**Assignment:** Return the whole listing exactly, omitting the pictures.

**Data listing:**
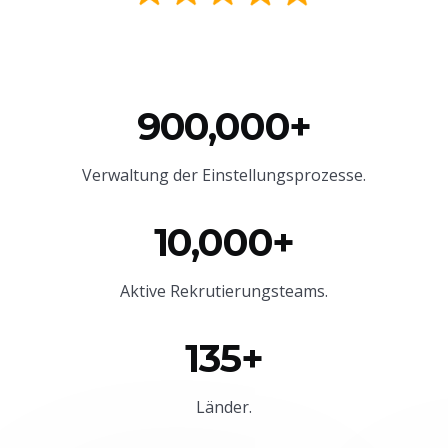
900,000+
Verwaltung der Einstellungsprozesse.
10,000+
Aktive Rekrutierungsteams.
135+
Länder.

**Solution:**
900,000+
Verwaltung der Einstellungsprozesse.
10,000+
Aktive Rekrutierungsteams.
135+
Länder.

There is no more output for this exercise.